(Data records)
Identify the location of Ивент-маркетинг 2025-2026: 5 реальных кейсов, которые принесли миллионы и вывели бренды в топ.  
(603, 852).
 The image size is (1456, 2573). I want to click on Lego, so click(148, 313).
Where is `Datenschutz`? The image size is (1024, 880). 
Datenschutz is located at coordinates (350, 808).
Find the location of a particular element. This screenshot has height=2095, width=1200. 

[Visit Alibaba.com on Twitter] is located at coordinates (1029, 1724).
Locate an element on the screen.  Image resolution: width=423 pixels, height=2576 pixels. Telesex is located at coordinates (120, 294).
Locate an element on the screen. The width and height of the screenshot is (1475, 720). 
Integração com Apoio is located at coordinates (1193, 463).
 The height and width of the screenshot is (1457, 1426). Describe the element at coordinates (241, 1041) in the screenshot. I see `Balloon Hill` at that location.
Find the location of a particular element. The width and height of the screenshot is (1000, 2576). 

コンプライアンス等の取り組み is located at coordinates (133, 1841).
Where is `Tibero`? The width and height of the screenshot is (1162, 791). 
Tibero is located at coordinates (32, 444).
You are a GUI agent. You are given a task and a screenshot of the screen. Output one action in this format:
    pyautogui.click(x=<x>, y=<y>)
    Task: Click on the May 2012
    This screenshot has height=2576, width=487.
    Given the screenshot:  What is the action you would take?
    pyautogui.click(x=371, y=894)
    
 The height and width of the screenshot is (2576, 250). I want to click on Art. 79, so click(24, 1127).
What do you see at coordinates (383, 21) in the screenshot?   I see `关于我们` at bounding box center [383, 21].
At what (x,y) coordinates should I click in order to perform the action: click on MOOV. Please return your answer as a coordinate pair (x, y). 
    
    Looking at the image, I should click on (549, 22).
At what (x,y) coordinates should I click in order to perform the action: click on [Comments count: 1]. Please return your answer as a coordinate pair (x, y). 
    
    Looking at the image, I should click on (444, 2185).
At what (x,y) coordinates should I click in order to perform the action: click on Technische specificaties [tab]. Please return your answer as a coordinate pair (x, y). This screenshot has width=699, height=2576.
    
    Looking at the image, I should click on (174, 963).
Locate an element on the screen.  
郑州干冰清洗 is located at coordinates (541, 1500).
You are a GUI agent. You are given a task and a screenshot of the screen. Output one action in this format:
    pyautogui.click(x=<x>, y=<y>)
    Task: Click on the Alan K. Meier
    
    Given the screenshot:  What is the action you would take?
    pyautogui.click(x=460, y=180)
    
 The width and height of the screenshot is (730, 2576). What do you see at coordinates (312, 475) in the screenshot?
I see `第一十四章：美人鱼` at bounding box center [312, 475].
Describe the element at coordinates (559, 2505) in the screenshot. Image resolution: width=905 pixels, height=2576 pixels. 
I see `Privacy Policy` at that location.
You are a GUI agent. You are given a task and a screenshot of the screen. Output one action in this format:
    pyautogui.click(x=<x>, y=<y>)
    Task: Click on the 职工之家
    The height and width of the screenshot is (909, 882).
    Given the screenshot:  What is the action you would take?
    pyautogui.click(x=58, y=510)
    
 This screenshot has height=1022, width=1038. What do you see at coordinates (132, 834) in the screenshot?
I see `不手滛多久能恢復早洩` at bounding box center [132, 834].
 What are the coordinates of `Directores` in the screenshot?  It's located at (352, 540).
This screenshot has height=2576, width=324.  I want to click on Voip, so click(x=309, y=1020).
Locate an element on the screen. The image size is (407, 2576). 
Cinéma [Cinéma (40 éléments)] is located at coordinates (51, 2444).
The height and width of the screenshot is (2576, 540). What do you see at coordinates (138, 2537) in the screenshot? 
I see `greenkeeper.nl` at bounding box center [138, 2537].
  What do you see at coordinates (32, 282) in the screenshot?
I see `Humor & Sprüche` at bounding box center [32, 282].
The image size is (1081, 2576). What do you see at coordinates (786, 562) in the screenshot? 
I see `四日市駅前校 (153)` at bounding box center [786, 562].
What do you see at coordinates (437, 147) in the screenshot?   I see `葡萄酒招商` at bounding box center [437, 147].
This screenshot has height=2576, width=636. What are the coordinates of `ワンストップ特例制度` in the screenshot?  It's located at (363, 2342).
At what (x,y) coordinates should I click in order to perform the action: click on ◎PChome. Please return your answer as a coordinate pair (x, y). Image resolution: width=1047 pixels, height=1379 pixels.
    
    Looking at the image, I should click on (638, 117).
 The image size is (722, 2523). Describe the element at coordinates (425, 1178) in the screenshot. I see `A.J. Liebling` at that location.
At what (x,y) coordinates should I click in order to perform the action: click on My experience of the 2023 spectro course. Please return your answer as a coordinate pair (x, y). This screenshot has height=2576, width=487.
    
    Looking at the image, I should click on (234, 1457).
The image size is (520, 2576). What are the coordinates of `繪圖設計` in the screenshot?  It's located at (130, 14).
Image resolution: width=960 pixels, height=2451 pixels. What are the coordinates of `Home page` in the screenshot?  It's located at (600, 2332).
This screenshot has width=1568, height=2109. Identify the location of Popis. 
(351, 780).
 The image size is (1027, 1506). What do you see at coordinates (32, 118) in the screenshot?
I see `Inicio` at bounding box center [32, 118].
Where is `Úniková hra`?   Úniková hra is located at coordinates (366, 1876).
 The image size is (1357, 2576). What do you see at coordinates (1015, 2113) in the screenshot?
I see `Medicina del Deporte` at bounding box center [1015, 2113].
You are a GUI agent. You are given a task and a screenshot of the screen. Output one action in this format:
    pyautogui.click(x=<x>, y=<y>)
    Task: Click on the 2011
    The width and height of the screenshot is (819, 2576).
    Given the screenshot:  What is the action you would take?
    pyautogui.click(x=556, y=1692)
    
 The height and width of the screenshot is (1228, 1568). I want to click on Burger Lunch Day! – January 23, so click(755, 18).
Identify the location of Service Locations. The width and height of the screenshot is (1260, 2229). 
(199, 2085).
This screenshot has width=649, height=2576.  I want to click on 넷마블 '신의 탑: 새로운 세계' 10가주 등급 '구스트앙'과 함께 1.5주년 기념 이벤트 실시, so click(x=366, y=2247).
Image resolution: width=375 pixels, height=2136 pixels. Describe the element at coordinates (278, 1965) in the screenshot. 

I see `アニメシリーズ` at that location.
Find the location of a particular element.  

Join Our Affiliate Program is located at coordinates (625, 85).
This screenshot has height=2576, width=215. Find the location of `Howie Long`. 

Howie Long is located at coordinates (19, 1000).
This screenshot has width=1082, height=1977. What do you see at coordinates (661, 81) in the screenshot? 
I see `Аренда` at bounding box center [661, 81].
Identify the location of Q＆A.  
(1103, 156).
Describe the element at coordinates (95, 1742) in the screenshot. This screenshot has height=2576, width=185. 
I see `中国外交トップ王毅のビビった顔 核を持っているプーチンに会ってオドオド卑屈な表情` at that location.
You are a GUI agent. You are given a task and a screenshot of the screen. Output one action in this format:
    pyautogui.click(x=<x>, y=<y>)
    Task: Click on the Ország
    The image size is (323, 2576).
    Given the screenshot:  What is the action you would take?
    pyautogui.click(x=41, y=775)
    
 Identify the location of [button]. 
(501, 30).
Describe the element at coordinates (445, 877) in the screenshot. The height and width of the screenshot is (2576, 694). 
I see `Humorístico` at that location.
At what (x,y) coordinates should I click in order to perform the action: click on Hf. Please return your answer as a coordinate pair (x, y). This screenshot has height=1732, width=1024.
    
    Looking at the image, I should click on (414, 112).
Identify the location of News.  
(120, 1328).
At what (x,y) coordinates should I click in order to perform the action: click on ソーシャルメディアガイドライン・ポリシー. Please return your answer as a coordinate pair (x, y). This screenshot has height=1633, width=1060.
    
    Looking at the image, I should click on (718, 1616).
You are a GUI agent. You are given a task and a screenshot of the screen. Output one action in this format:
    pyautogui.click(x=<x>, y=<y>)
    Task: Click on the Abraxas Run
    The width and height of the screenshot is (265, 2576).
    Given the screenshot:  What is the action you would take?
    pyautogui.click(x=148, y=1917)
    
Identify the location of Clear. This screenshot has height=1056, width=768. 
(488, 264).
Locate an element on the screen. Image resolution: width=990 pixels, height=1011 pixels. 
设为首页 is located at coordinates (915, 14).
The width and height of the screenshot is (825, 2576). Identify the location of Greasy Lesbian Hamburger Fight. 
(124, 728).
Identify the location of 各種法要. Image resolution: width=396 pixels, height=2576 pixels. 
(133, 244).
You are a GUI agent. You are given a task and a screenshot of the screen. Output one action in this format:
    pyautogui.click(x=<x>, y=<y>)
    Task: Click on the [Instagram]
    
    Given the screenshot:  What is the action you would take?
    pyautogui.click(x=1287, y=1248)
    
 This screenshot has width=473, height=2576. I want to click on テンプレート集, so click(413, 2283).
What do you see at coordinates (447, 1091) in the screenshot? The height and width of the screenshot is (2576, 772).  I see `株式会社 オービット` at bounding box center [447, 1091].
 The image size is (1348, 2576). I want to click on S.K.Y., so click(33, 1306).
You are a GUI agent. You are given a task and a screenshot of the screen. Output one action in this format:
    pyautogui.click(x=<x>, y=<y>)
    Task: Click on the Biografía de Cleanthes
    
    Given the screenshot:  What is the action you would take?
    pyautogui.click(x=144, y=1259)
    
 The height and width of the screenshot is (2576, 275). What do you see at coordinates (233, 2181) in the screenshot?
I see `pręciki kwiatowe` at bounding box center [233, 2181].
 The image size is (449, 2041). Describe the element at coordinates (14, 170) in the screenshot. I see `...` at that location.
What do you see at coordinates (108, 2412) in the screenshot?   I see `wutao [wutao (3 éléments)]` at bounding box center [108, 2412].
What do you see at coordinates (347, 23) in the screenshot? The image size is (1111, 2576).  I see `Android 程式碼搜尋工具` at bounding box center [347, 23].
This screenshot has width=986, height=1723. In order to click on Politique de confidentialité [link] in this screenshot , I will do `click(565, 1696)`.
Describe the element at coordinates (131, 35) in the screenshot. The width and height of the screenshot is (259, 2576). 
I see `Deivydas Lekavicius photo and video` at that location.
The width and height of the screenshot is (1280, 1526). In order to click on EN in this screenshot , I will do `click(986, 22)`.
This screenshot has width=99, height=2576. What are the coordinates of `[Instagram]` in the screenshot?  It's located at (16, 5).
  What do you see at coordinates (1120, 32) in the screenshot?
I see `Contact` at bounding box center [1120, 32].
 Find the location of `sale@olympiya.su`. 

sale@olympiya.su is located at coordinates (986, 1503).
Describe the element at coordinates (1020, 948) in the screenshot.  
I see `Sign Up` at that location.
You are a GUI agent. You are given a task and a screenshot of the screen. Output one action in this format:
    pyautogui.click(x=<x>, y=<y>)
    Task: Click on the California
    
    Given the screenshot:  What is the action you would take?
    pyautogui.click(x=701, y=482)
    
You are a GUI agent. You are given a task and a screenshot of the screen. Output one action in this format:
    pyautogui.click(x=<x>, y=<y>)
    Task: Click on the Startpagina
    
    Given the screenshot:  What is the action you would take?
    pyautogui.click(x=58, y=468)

(Exercise objective) Write down again, exactly as given, only the lines above that fall from the line with "Describe the element at coordinates (1020, 948)" to the line with "Task: Click on the Startpagina", inclusive.

(Completed task)
Describe the element at coordinates (1020, 948) in the screenshot.  
I see `Sign Up` at that location.
You are a GUI agent. You are given a task and a screenshot of the screen. Output one action in this format:
    pyautogui.click(x=<x>, y=<y>)
    Task: Click on the California
    
    Given the screenshot:  What is the action you would take?
    pyautogui.click(x=701, y=482)
    
You are a GUI agent. You are given a task and a screenshot of the screen. Output one action in this format:
    pyautogui.click(x=<x>, y=<y>)
    Task: Click on the Startpagina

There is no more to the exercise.